Propozycje MG są zgodne z postanowieniami unijnej dyrektywy 2009/30/WE zmieniającej dyrektywę 98/70/WE. Wprowadza ona możliwość stosowania większej ilości biokomponentów w paliwach ciekłych: dla benzyn silnikowych o zawartości bioetanolu do 10% (tzw. paliwo E10), dla oleju napędowego o zawartości estru metylowego do 7% (tzw. paliwo B7).
Ostrożnie z biodieslem
Na niektórych stacjach paliw można tankować 100-procentowy biodiesel. Mimo że jest on przez producentów zachwalany, jako paliwo ekologiczne i niemal bez wad, przewoźnicy unikają go, bo straty wynikające z jego stosowania mogą okazać się większe, niż oszczędności.
- Nie tankujemy biodiesla do naszych ciężarówek - powiedział nam Bogdan Indeka, właściciel firmy przewozowej w Słupsku. - Różnica w cenie jest niewielka, a szkody w silniku po dłuższym okresie eksploatacji mogą być spore Takie paliwo ma domieszki chemiczne, które niszczą pompy wtryskowe i pompowtryskiwacze. Skutki są po roku, półtora... Producenci samochodów głośno tego nie mówią, ale jak taki podzespół trafi do serwisu, to analiza wykaże, że w paliwie za dużo było jakiegoś składnika chemicznego i odmówią naprawy gwarancyjnej. Co prawda nie mieliśmy do czynienia z biopaliwem, ale jeden z kierowców kiedyś jeździł na "opale" i w serwisie wszystko po roku wyszło. Kosztowało to nas 28 tys. zł. Podobnie może być z biodieslem. Poza tym jest to paliwo mniej wydajne, silnik zużywa go około 2,5 litra więcej na 100 km i kiepska jest jego dostępność, rzadko spotyka się je na stacjach paliw. Wreszcie nie ma żadnych zachęt w Polsce do jego stosowania. W krajach zachodnich, choćby w Niemczech, są preferencje dla pojazdów, które tankują biopaliwo.

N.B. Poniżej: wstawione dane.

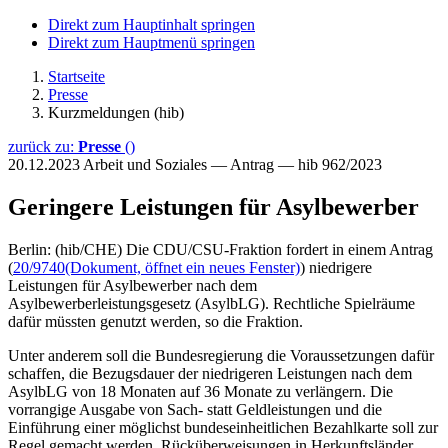
Direkt zum Hauptinhalt springen
Direkt zum Hauptmenü springen
Startseite
Presse
Kurzmeldungen (hib)
zurück zu:
Presse
()
20.12.2023
Arbeit und Soziales — Antrag — hib 962/2023
Geringere Leistungen für Asylbewerber
Berlin: (hib/CHE) Die CDU/CSU-Fraktion fordert in einem Antrag
(
20/9740
(Dokument, öffnet ein neues Fenster)
) niedrigere
Leistungen für Asylbewerber nach dem
Asylbewerberleistungsgesetz (AsylbLG). Rechtliche Spielräume
dafür müssten genutzt werden, so die Fraktion.
Unter anderem soll die Bundesregierung die Voraussetzungen dafür
schaffen, die Bezugsdauer der niedrigeren Leistungen nach dem
AsylbLG von 18 Monaten auf 36 Monate zu verlängern. Die
vorrangige Ausgabe von Sach- statt Geldleistungen und die
Einführung einer möglichst bundeseinheitlichen Bezahlkarte soll zur
Regel gemacht werden, Rücküberweisungen in Herkunftsländer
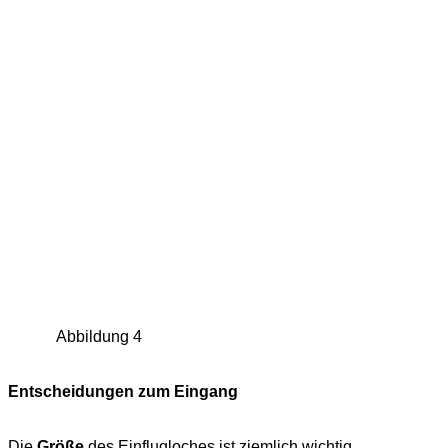
Abbildung 4
Entscheidungen zum Eingang
Die
Größe
des Einflugloches ist ziemlich wichtig.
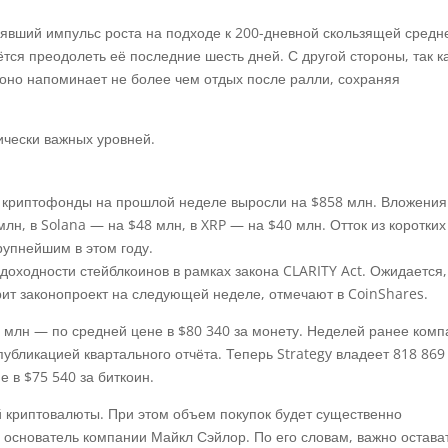
рявший импульс роста на подходе к 200-дневной скользящей средн
ётся преодолеть её последние шесть дней. С другой стороны, так к
оно напоминает не более чем отдых после ралли, сохраняя
 криптофонды на прошлой неделе выросли на $858 млн. Вложения
млн, в Solana — на $48 млн, в XRP — на $40 млн. Отток из коротких
рупнейшим в этом году.
оходности стейблкоинов в рамках закона CLARITY Act. Ожидается,
ит законопроект на следующей неделе, отмечают в CoinShares.
 млн — по средней цене в $80 340 за монету. Неделей ранее ком
публикацией квартального отчёта. Теперь
Strategy
владеет 818 869
е в $75 540 за биткоин.
й криптовалюты. При этом объем покупок будет существенно
основатель компании Майкл Сэйлор. По его словам, важно остава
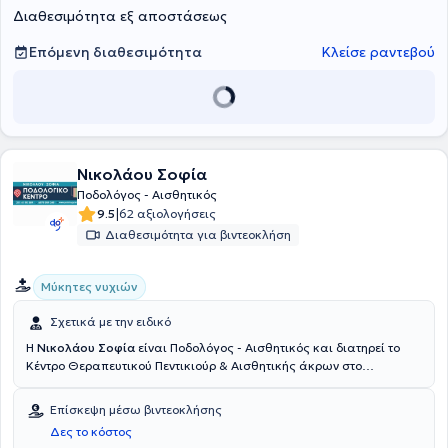
Διαθεσιμότητα εξ αποστάσεως
Επόμενη διαθεσιμότητα
Κλείσε ραντεβού
Νικολάου Σοφία
Ποδολόγος - Αισθητικός
|
9.5
62 αξιολογήσεις
Διαθεσιμότητα για βιντεοκλήση
Μύκητες νυχιών
Σχετικά με την ειδικό
Η
Νικολάου Σοφία
είναι Ποδολόγος - Αισθητικός και διατηρεί το
Κέντρο Θεραπευτικού Πεντικιούρ & Αισθητικής άκρων στο
Κερατσίνι. Η Ποδολόγος είναι μέλος στον Πανελλήνιο Σύλλογο
Ποδολογίας και Αισθητικής Άκρων και προσφέρει στους ασθενείς
Επίσκεψη μέσω βιντεοκλήσης
υπηρεσίες Συμβουλευτικής, Διάγνωσης και Θεραπείας παθήσεων
Δες το κόστος
των Κάτω Ακρων, Νυχιών και Πελμάτων. Απευθύνεται σε όλους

Nasz rozmówca ma wiele racji. Centrale importerów ciężarówek podchodzą do tego problemu różnie, ale zawsze z dystansem. Dla przykładu Renault Trucks dopuszcza stosowanie w samochodach ciężarowych biodiesla o zawartości estru metylowego oleju roślinnego (EMHV) do 30 procent.

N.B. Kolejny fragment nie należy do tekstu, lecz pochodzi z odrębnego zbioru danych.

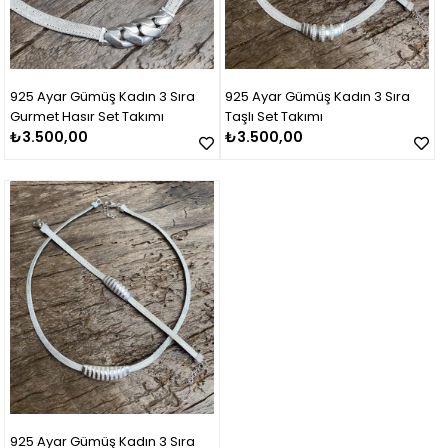
925 Ayar Gümüş Kadın 3 Sıra
925 Ayar Gümüş Kadın 3 Sıra
Gurmet Hasır Set Takımı
Taşlı Set Takımı
₺3.500,00
₺3.500,00
925 Ayar Gümüş Kadın 3 Sıra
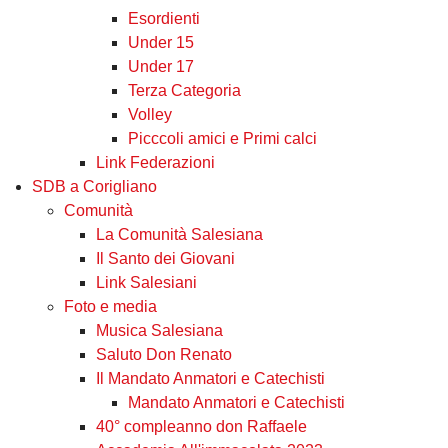
Esordienti
Under 15
Under 17
Terza Categoria
Volley
Picccoli amici e Primi calci
Link Federazioni
SDB a Corigliano
Comunità
La Comunità Salesiana
Il Santo dei Giovani
Link Salesiani
Foto e media
Musica Salesiana
Saluto Don Renato
Il Mandato Anmatori e Catechisti
Mandato Anmatori e Catechisti
40° compleanno don Raffaele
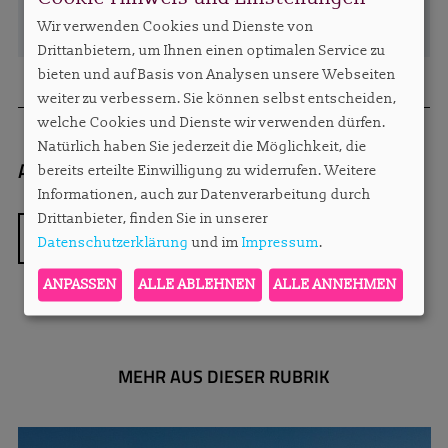
Wir verwenden Cookies und Dienste von
Drittanbietern, um Ihnen einen optimalen Service zu
bieten und auf Basis von Analysen unsere Webseiten
weiter zu verbessern. Sie können selbst entscheiden,
welche Cookies und Dienste wir verwenden dürfen.
Natürlich haben Sie jederzeit die Möglichkeit, die
Autorin:
Sylvie Konzack, Chefredakteurin
sylv
bereits erteilte Einwilligung zu widerrufen. Weitere
Informationen, auch zur Datenverarbeitung durch
Drittanbieter, finden Sie in unserer
ZURÜCK
Datenschutzerklärung
und im
Impressum
.
ANPASSEN
ALLE ABLEHNEN
ALLE ANNEHMEN
MEHR AUS DIESER RUBRIK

Silniki wysokoprężne Scanii są przystosowane do zasilania 100-procentowym biodieslem, stanowiącym alternatywę we wszystkich zastosowaniach. Dotyczy to różnych silników, m.in. 9,3-litrowego silnika wysokoprężnego EGR, Euro 5, EEV, w wersjach 230, 280, 320 i 360 KM, 11,7-litrowego silnika SCR, Euro 5 w wariantach 380 i 420 KM, 12,7-litrowego motoru EGR, Euro 5 (360, 400, 440 lub 480 km), 15,6-litrowego silnika V8, SCR, Euro 5 (500, 560 lub 620 KM, a także nowego 16,4-litrowego silnika V8, SCR, EEV o mocy 730 KM.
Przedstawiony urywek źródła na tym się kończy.